Posted July 5, 2010 at 9:24 PM

·         Three Black Crows appears after a strong uptrend and the sellers begin to step in with a dark candle.

·         The initial dark candle is followed by two more dark candles with each day’s open inside the trading range of the previous day and then closing near the low of the day.

·         The fact that there is early buying each session is evidence that the bulls are still fighting to move the stock higher yet the new trend has begun as the bears overwhelm the bulls and push the stock lower each day.
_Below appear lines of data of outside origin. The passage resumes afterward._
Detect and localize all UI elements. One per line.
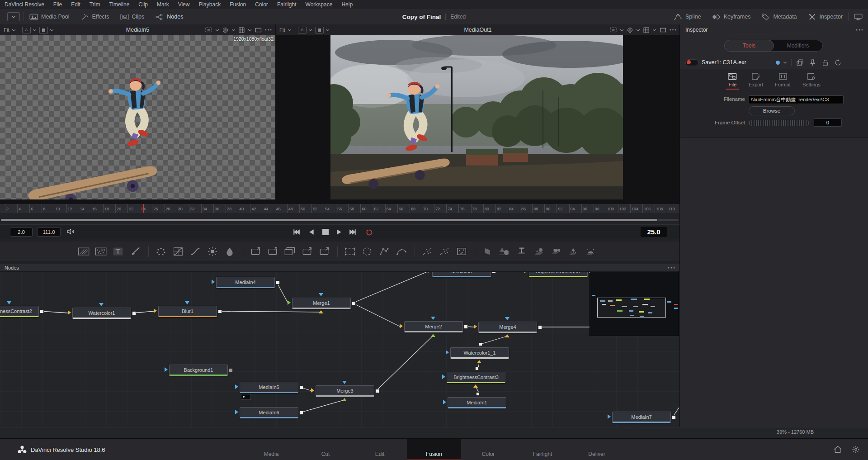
page-tab[interactable]: Deliver — [570, 439, 624, 460]
node-BrightnessContrast1[interactable]: BrightnessContrast1 — [529, 272, 588, 277]
toolbar-button[interactable]: Inspector — [802, 9, 848, 24]
chevron-down-icon[interactable] — [326, 29, 330, 31]
renderer-3d-tool-icon[interactable] — [585, 247, 596, 256]
node-MediaIn6[interactable]: MediaIn6 — [240, 407, 298, 418]
roi-icon[interactable] — [205, 27, 212, 33]
play-reverse-button[interactable] — [308, 229, 315, 235]
subtab-settings[interactable]: Settings — [802, 73, 821, 90]
dve-tool-icon[interactable] — [267, 247, 278, 256]
menu-item[interactable]: Fairlight — [273, 0, 301, 9]
audio-mute-icon[interactable] — [67, 228, 75, 235]
chevron-down-icon[interactable] — [308, 29, 312, 31]
background-tool-icon[interactable] — [78, 247, 90, 256]
color-corrector-tool-icon[interactable] — [155, 247, 167, 256]
go-to-first-frame-button[interactable] — [293, 229, 300, 235]
guides-icon[interactable] — [255, 28, 262, 33]
browse-button[interactable]: Browse — [749, 106, 795, 115]
left-viewer-buffer-button[interactable] — [39, 27, 48, 33]
node-MediaIn1[interactable]: MediaIn1 — [448, 397, 506, 408]
grid-view-icon[interactable] — [239, 27, 245, 33]
render-range-bar[interactable] — [1, 219, 657, 221]
node-Merge1[interactable]: Merge1 — [292, 298, 351, 309]
timeline-ruler[interactable]: 2468101214161820222426283032343638404244… — [0, 204, 679, 214]
node-graph-minimap[interactable] — [590, 272, 679, 336]
right-viewer-zoom-dropdown[interactable]: Fit — [276, 27, 295, 33]
menu-item[interactable]: Help — [337, 0, 357, 9]
node-Merge3[interactable]: Merge3 — [316, 385, 374, 397]
collapse-toolbar-button[interactable] — [7, 12, 20, 21]
text-plus-tool-icon[interactable] — [112, 247, 124, 256]
page-tab[interactable]: Cut — [298, 439, 353, 460]
chevron-down-icon[interactable] — [50, 29, 54, 31]
subtab-format[interactable]: Format — [775, 73, 791, 90]
stop-button[interactable] — [322, 229, 329, 235]
dual-screen-button[interactable] — [849, 9, 868, 24]
resize-tool-icon[interactable] — [318, 247, 330, 256]
copy-settings-icon[interactable] — [797, 59, 803, 66]
ellipse-mask-tool-icon[interactable] — [361, 247, 373, 256]
page-tab[interactable]: Color — [461, 439, 515, 460]
page-tab[interactable]: Fairlight — [515, 439, 570, 460]
menu-item[interactable]: View — [174, 0, 194, 9]
range-out-field[interactable]: 111.0 — [37, 228, 61, 237]
menu-item[interactable]: Workspace — [301, 0, 337, 9]
subtab-export[interactable]: Export — [749, 73, 763, 90]
letterbox-tool-icon[interactable] — [284, 247, 296, 256]
right-viewer-canvas[interactable] — [330, 35, 623, 199]
node-MediaIn5[interactable]: MediaIn5 — [240, 382, 298, 393]
left-viewer-channel-button[interactable]: A — [22, 27, 31, 33]
toolbar-button[interactable]: Spline — [668, 9, 707, 24]
subtab-file[interactable]: File — [728, 73, 737, 90]
chevron-down-icon[interactable] — [248, 29, 252, 31]
menu-item[interactable]: Clip — [134, 0, 152, 9]
reset-icon[interactable] — [835, 59, 841, 66]
page-tab[interactable]: Edit — [353, 439, 407, 460]
node-graph[interactable]: MediaIn3BrightnessContrast1MediaIn4Merge… — [0, 272, 679, 427]
text-3d-tool-icon[interactable] — [516, 247, 528, 256]
toolbar-button[interactable]: Nodes — [150, 9, 189, 24]
spot-light-tool-icon[interactable] — [567, 247, 579, 256]
tab-tools[interactable]: Tools — [724, 40, 774, 52]
color-gain-tool-icon[interactable] — [224, 247, 236, 256]
toolbar-button[interactable]: Keyframes — [707, 9, 756, 24]
chevron-down-icon[interactable] — [620, 29, 624, 31]
node-MediaIn3[interactable]: MediaIn3 — [432, 272, 491, 277]
menu-item[interactable]: Color — [250, 0, 273, 9]
current-frame-display[interactable]: 25.0 — [641, 227, 667, 237]
frame-offset-slider[interactable] — [749, 120, 809, 126]
node-Blur1[interactable]: Blur1 — [158, 306, 217, 317]
guides-icon[interactable] — [660, 28, 666, 33]
chevron-down-icon[interactable] — [652, 29, 656, 31]
image-plane-3d-tool-icon[interactable] — [481, 247, 493, 256]
p-spawn-tool-icon[interactable] — [439, 247, 450, 256]
node-Merge2[interactable]: Merge2 — [404, 321, 463, 332]
toolbar-button[interactable]: Media Pool — [24, 9, 75, 24]
page-tab[interactable]: Media — [244, 439, 298, 460]
left-viewer-canvas[interactable]: 1920x1080xfloat32 — [0, 35, 275, 199]
viewer-options-icon[interactable] — [265, 29, 272, 31]
node-enable-toggle[interactable] — [685, 59, 698, 66]
page-tab[interactable]: Fusion — [407, 439, 461, 460]
color-curves-tool-icon[interactable] — [172, 247, 184, 256]
shape-3d-tool-icon[interactable] — [499, 247, 510, 256]
node-BrightnessContrast3[interactable]: BrightnessContrast3 — [447, 372, 505, 383]
project-manager-icon[interactable] — [834, 446, 842, 453]
p-render-tool-icon[interactable] — [456, 247, 467, 256]
p-emitter-tool-icon[interactable] — [421, 247, 433, 256]
settings-gear-icon[interactable] — [852, 446, 860, 453]
bspline-mask-tool-icon[interactable] — [396, 247, 407, 256]
color-gamut-icon[interactable] — [627, 27, 633, 33]
playhead[interactable] — [143, 204, 144, 213]
node-Merge4[interactable]: Merge4 — [478, 322, 537, 333]
transform-tool-icon[interactable] — [250, 247, 261, 256]
node-Watercolor1[interactable]: Watercolor1 — [72, 308, 131, 319]
menu-item[interactable]: Trim — [85, 0, 105, 9]
rectangle-mask-tool-icon[interactable] — [344, 247, 356, 256]
pin-icon[interactable] — [809, 59, 816, 66]
node-BrightnessContrast2[interactable]: BrightnessContrast2 — [0, 306, 39, 317]
tab-modifiers[interactable]: Modifiers — [774, 40, 822, 51]
node-MediaIn4[interactable]: MediaIn4 — [216, 277, 275, 288]
node-MediaIn7[interactable]: MediaIn7 — [612, 412, 671, 423]
chevron-down-icon[interactable] — [783, 62, 787, 64]
nodes-panel-options-icon[interactable] — [668, 267, 675, 269]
·         The nature of the trend exhibits more balanced market action as opposed to a vicious selloff which can create an oversold condition; because of that, the move should be stronger and more sustainable.

·         Three Black Crows is a bearish reversal pattern that can begin with a Dark Cloud Cover or a Bearish Engulfing Pattern but needs follow through with two additional bearish candle.

·         The pattern is strengthened when accompanied by increasing volume.

7-2-2010 3-56-54 PMThreeBlackCrows

June 28th, 2010- Improve Your Market Timing: The Inverted Hammer Candlestick Pattern

Posted June 29, 2010 at 12:15 AM

·  The Inverted Hammer is a single session reversal pattern.

·  The Inverted Hammer appears at the bottom of a downtrend and is the inverse of a Hanging Man pattern which is located at the top of a trend.

·  The upper wick is ideally at least twice the length of the real body with little or no wick to the bottom.

·  The pattern is slightly more bullish if the real body is white as opposed to dark.

·  A gap down into the Inverted hammer increases the strength of the signal.

·  Many times you will see the Inverted Hammer associated and combined with other candles such as a Hammer and/or a Doji that will confirm and strengthen the reversal.

·  The relatively long wick to the upside begins to indicate to the bears that buying pressure is stepping in.

·  The bears will heed the notice and begin to cover their short positions even though they won the battle temporarily by pushing the stock lower.

·  The pattern is validated by a gap up to a bullish follow though session and is further fueled by more short covering.

·  Increased volume on the reversal day is also an indication the stock will be changing direction.